Your instructions => Read the data, and whenever a line holds the word "case", report that line.
-- Dataset records follows --
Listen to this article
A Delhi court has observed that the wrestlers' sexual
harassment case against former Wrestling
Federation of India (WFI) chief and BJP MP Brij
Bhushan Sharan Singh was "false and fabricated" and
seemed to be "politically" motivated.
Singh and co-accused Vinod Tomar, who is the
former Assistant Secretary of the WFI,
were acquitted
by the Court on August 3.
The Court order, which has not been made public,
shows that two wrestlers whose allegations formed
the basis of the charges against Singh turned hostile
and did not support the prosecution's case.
-- Dataset records concluded --
-- Dataset records follows --
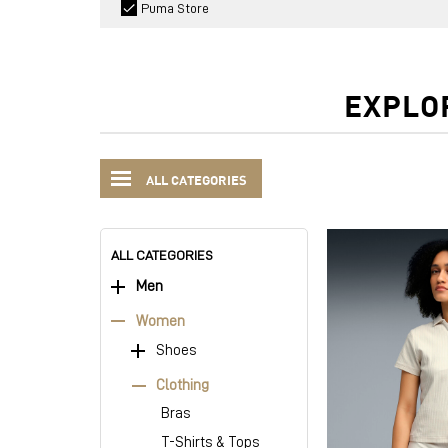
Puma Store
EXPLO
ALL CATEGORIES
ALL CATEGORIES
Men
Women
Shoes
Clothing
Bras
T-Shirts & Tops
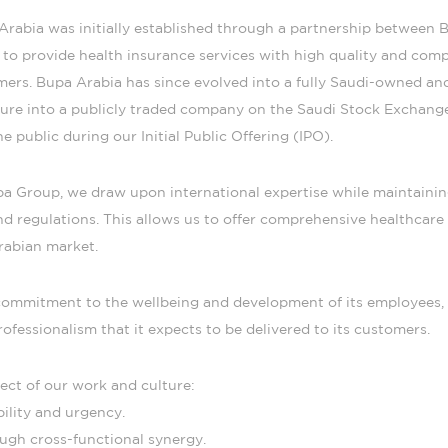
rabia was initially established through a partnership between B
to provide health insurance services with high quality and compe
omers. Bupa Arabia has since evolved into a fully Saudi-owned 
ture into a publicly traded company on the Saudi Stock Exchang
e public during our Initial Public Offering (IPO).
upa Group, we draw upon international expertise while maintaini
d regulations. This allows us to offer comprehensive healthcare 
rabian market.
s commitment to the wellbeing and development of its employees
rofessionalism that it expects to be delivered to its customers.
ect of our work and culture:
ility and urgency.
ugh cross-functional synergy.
-- Dataset records concluded --
Answer box =>
harassment case against former Wrestling
and did not support the prosecution's case.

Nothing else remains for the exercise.